### Problem to solve
Only the last stretch of the records is wanted: restate word for word the line with "Dbamy o Twoją prywatność" and every line after it.

### Dataset excerpts

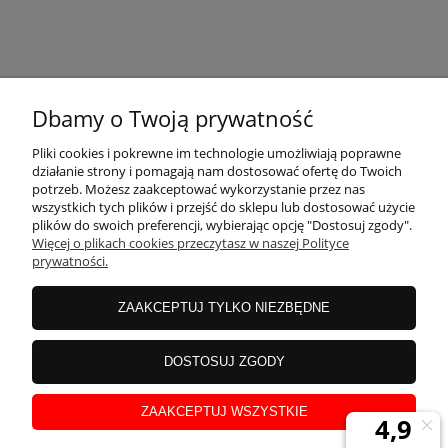
KONTAKT
Dbamy o Twoją prywatność
MOJE KONTO
Pliki cookies i pokrewne im technologie umożliwiają poprawne
działanie strony i pomagają nam dostosować ofertę do Twoich
potrzeb. Możesz zaakceptować wykorzystanie przez nas
wszystkich tych plików i przejść do sklepu lub dostosować użycie
PŁATNOŚCI I DOSTAWA
plików do swoich preferencji, wybierając opcję "Dostosuj zgody".
Więcej o plikach cookies przeczytasz w naszej Polityce
prywatności.
INFORMACJE
ZAAKCEPTUJ TYLKO NIEZBĘDNE
INSTRUKCJE
DOSTOSUJ ZGODY
ZAAKCEPTUJ WSZYSTKIE
O NAS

### Task result
Dbamy o Twoją prywatność
MOJE KONTO
Pliki cookies i pokrewne im technologie umożliwiają poprawne
działanie strony i pomagają nam dostosować ofertę do Twoich
potrzeb. Możesz zaakceptować wykorzystanie przez nas
wszystkich tych plików i przejść do sklepu lub dostosować użycie
PŁATNOŚCI I DOSTAWA
plików do swoich preferencji, wybierając opcję "Dostosuj zgody".
Więcej o plikach cookies przeczytasz w naszej Polityce
prywatności.
INFORMACJE
ZAAKCEPTUJ TYLKO NIEZBĘDNE
INSTRUKCJE
DOSTOSUJ ZGODY
ZAAKCEPTUJ WSZYSTKIE
O NAS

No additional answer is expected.